A neat solution would be to turn ESP8266 / ESP32 into a smart network processor with JSON-RPC API over UART.
I suppose it comes down to where you put that line. Putting it as "Network / Non-Network" makes sense.
The network stack on the ESP8266 via the AT modem mode over UART is very basic. I need to research more, but it seems as though to open a TCP connection, you send the AT commands to open a TCP connection in text. As to how it then connects the IO streams I don't know yet. I know there are AT command to "send n bytes" and probably "recv n bytes", but how then do you deal with multiple TCP connections? A lot to learn.

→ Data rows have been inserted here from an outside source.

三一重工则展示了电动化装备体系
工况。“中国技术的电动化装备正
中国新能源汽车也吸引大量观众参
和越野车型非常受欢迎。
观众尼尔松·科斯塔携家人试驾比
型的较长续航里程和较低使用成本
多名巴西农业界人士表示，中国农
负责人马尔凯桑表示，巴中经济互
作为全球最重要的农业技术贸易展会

Anyway. I didn't like the example code people were showing/using. Their approach was to use that AT mode UART to treat the ESP solely as a "dumb" Wifi module. This meant the STM32 code contained all those horrible AT strings being transmitted over UART2. Of course the examples most show are a Request/Response like HTTP GET. That's such as easy state machine I expect if you want to consume bidirectional data such as for MQTT over a TCP socket and respond to events, not under run your buffers.... it's going to be a LOT harder to manage that, at that level.
So. As you suggest I move that line further and put ALL network related functionality on the ESP. In my case it can start with just Wifi+TCP connection+MQTT. All the STM32 doesn't even need to know the Wifi or MQTT network credentials, the ESP can be "self initied" as an AP and allow it to be configured over the web browser, like Tasmota. Once configured. It will reboot in "slave mode", establish a UART connection with the STM32 and construct IO buffers and DMA channels with interupts, such that a JSON messages can appear in the buffer and "commands" and "outbound messages" be placed in the outbound buffer.

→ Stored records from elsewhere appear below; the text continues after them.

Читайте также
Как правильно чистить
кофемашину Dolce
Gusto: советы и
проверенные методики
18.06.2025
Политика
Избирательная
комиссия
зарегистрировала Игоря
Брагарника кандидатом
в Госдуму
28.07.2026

Just need to devise that command set and figure out all the buffer/channels/intertupts.
A use case might be:
Connect Serial - handshake (versions)
Send CONNECT.
Wait.... on status.
Send SUBSCRIBE home/sensors/temperature/office
Wait.... on the interrupt for the receive channel.
Consume the buffer until it ends, parse the JSON, update the display.
Repeat.
So the only information the STM32 needs are the topics and the JSON message format, which is application specific and thus in the right place away from the network.
Other commands and services can be added later. Maybe for BLE.
And yes, you are right the ESP part becomes a "fungible part" resued in many similar projects out-of-the-box.